Absurd? Why because you don't agree with our point of view? Go watch his television show 'Knight School' and tell me he didn't have a positive influence on all of those kids lives.


----------



## apelman42

Willo said:


> Guess what: Players entering a Calipari system know what they are getting themselves into. They could easily go to another school with a coach that will take care of them. Does that make what he's doing right? No.


I can turn around and say the same thing inserting Knight's name into your paragraph. If you try to use the argument 'those players didnt know he would use force on them', please...he was a graduate of West Point.


----------



## Dornado

apelman42 said:


> Absurd? Why because u don't agree with our point of view? Go watch his television show 'knight school' and tell me he didn't have a positive influence on all of those kids lives.

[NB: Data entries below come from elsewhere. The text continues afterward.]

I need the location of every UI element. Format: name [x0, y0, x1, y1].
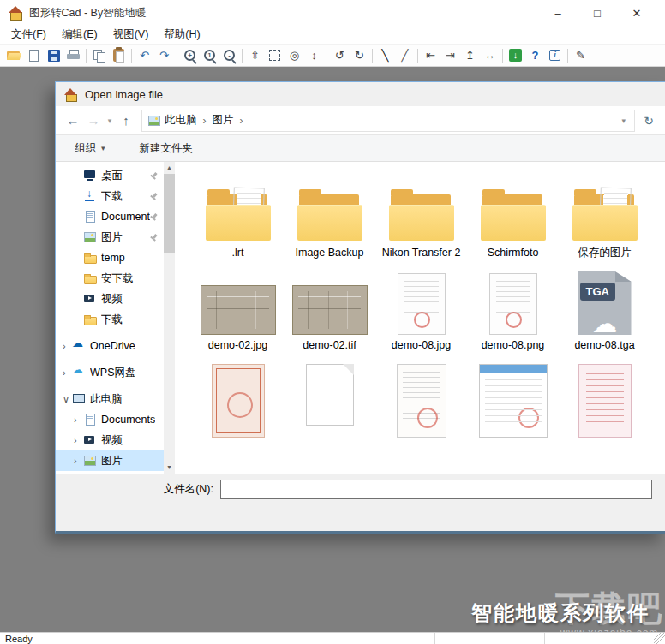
- forward-button[interactable]: →: [83, 113, 104, 128]
- new-folder-button[interactable]: 新建文件夹: [140, 141, 194, 156]
- refresh-button[interactable]: ↻: [638, 114, 659, 128]
- zoom-actual-button[interactable]: 1: [200, 46, 219, 64]
- file-item[interactable]: [559, 364, 650, 438]
- organize-button[interactable]: 组织 ▾: [75, 141, 105, 156]
- file-item[interactable]: demo-02.jpg: [192, 270, 284, 352]
- breadcrumb-item-2[interactable]: 图片: [209, 111, 237, 129]
- sidebar-item-1[interactable]: 桌面: [56, 165, 164, 186]
- crosshair-button[interactable]: ◎: [285, 46, 304, 64]
- menu-item-1[interactable]: 文件(F): [3, 26, 54, 44]
- close-button[interactable]: ✕: [617, 7, 656, 20]
- sidebar-item-6[interactable]: 安下载: [56, 268, 164, 289]
- menu-item-3[interactable]: 视图(V): [105, 26, 157, 44]
- sidebar-scrollbar[interactable]: ▲ ▼: [164, 162, 175, 474]
- zoom-out-button[interactable]: -: [219, 46, 239, 64]
- download-icon: [83, 189, 97, 203]
- sidebar-item-12[interactable]: ›Documents: [56, 409, 164, 430]
- annotate-button[interactable]: ✎: [571, 46, 590, 64]
- scroll-down-icon[interactable]: ▼: [166, 462, 172, 474]
- chevron-collapsed-icon[interactable]: ›: [63, 367, 72, 378]
- chevron-collapsed-icon[interactable]: ›: [74, 435, 83, 445]
- chevron-expanded-icon[interactable]: ∨: [63, 394, 72, 405]
- help-button[interactable]: ?: [525, 46, 545, 64]
- menu-item-4[interactable]: 帮助(H): [156, 26, 207, 44]
- vertical-arrows-button[interactable]: ↕: [304, 46, 324, 64]
- file-thumbnail: [397, 364, 446, 438]
- new-file-button[interactable]: [24, 46, 44, 64]
- update-button[interactable]: ↓: [506, 46, 525, 64]
- info-button[interactable]: i: [545, 46, 565, 64]
- save-button[interactable]: [44, 46, 63, 64]
- file-item[interactable]: [192, 364, 284, 438]
- breadcrumb-separator-icon[interactable]: ›: [201, 115, 209, 127]
- folder-item[interactable]: Nikon Transfer 2: [375, 174, 467, 259]
- grid-select-button[interactable]: [265, 46, 285, 64]
- up-button[interactable]: ↑: [116, 113, 136, 128]
- chevron-collapsed-icon[interactable]: ›: [63, 341, 72, 351]
- chevron-collapsed-icon[interactable]: ›: [74, 414, 83, 425]
- filename-input[interactable]: [220, 480, 652, 499]
- line-button[interactable]: ╲: [375, 46, 395, 64]
- address-dropdown-icon[interactable]: ▾: [618, 116, 629, 125]
- folder-item[interactable]: .lrt: [192, 174, 284, 259]
- pan-button[interactable]: ⇳: [245, 46, 265, 64]
- zoom-in-icon: +: [184, 50, 195, 61]
- sidebar-item-3[interactable]: Documents: [56, 206, 164, 227]
- file-item[interactable]: demo-02.tif: [284, 270, 375, 352]
- file-item[interactable]: [284, 364, 375, 438]
- breadcrumb-separator-icon[interactable]: ›: [237, 115, 246, 127]
- rotate-left-button[interactable]: ↺: [330, 46, 350, 64]
- file-item[interactable]: demo-08.jpg: [375, 270, 467, 352]
- sidebar-item-9[interactable]: ›OneDrive: [56, 336, 164, 356]
- sidebar-item-7[interactable]: 视频: [56, 289, 164, 309]
- sidebar-item-14[interactable]: ›图片: [56, 450, 164, 471]
- file-name: demo-02.tif: [303, 339, 356, 352]
- folder-item[interactable]: 保存的图片: [559, 174, 650, 259]
- pictures-icon: [147, 114, 161, 128]
- dim-width-button[interactable]: ↔: [480, 46, 500, 64]
- paste-button[interactable]: [109, 46, 129, 64]
- scrollbar-thumb[interactable]: [164, 174, 175, 253]
- sidebar-item-5[interactable]: temp: [56, 247, 164, 268]
- folder-icon: [83, 271, 97, 285]
- breadcrumb-item-1[interactable]: 此电脑: [161, 111, 201, 129]
- resize-grip-icon[interactable]: [654, 633, 665, 644]
- chevron-collapsed-icon[interactable]: ›: [74, 456, 83, 466]
- minimize-button[interactable]: –: [538, 7, 578, 20]
- toolbar-separator: [372, 49, 373, 63]
- copy-button[interactable]: [89, 46, 109, 64]
- rotate-right-button[interactable]: ↻: [350, 46, 369, 64]
- undo-button[interactable]: ↶: [135, 46, 154, 64]
- pin-icon: [148, 170, 159, 182]
- sidebar-item-4[interactable]: 图片: [56, 227, 164, 247]
- scrollbar-track[interactable]: [164, 174, 175, 462]
- sidebar-item-8[interactable]: 下载: [56, 309, 164, 330]
- folder-item[interactable]: Schirmfoto: [467, 174, 559, 259]
- file-item[interactable]: [467, 364, 559, 438]
- dialog-title-bar[interactable]: Open image file: [56, 82, 665, 106]
- sidebar-item-11[interactable]: ∨此电脑: [56, 389, 164, 409]
- print-button[interactable]: [63, 46, 83, 64]
- redo-button[interactable]: ↷: [154, 46, 174, 64]
- file-item[interactable]: [375, 364, 467, 438]
- maximize-button[interactable]: □: [578, 7, 617, 20]
- zoom-in-button[interactable]: +: [180, 46, 200, 64]
- folder-item[interactable]: Image Backup: [284, 174, 375, 259]
- open-file-button[interactable]: [4, 46, 24, 64]
- dim-right-button[interactable]: ⇥: [440, 46, 460, 64]
- wps-icon: [72, 366, 86, 379]
- scroll-up-icon[interactable]: ▲: [166, 162, 172, 174]
- sidebar-item-13[interactable]: ›视频: [56, 430, 164, 450]
- dim-up-button[interactable]: ↥: [460, 46, 480, 64]
- history-dropdown-icon[interactable]: ▾: [104, 116, 116, 125]
- sidebar-item-10[interactable]: ›WPS网盘: [56, 362, 164, 383]
- dim-left-button[interactable]: ⇤: [421, 46, 440, 64]
- file-item[interactable]: TGA☁demo-08.tga: [559, 270, 650, 352]
- back-button[interactable]: ←: [63, 113, 83, 128]
- folder-name: Nikon Transfer 2: [382, 247, 461, 259]
- sidebar-item-2[interactable]: 下载: [56, 186, 164, 206]
- polyline-button[interactable]: ╱: [395, 46, 415, 64]
- address-bar[interactable]: 此电脑›图片› ▾: [141, 110, 635, 132]
- menu-item-2[interactable]: 编辑(E): [54, 26, 105, 44]
- file-item[interactable]: demo-08.png: [467, 270, 559, 352]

First of all, that was a TV show.... I can't believe you'd cite that as evidence of Bobby Knight's 'positive influence'... you think they'd have Bob Knight star in a show and portray him any other way?


And I think the rationalizations are absurd because there's no excuse for hitting your players... what exactly did Knight do to benefit these kids that another coach could not have done, minus the violence? I guess the mindset is that it is 'tough' or 'cool' or 'manly' to be alright with Bob Knight's tactics, or to coach that way... to me it is the sign that the guy simply wasn't smart enough to do it any other way. Somehow John Wooden, Dean Smith and Coach K have managed to help mold young men without the douchebaggery.


----------



## apelman42

Dornado said:


> First of all, that was a TV show.... I can't believe you'd cite that as evidence of Bobby Knight's 'positive influence'... you think they'd have Bob Knight star in a show and portray him any other way?


Have you seen reality TV today? They're going to shoot whatever they can to draw the most ratings, no matter what happens. Believe me they didn't edit out anything, because if something did happen, they would've shown it.



Dornado said:


> And I think the rationalizations are absurd because there's no excuse for hitting your players... what exactly did Knight do to benefit these kids that another coach could not have done, minus the violence? I guess the mindset is that it is 'tough' or 'cool' or 'manly' to be alright with Bob Knight's tactics, or to coach that way... to me it is the sign that the guy simply wasn't smart enough to do it any other way. Somehow John Wooden, Dean Smith and Coach K have managed to help mold young men without the douchebaggery.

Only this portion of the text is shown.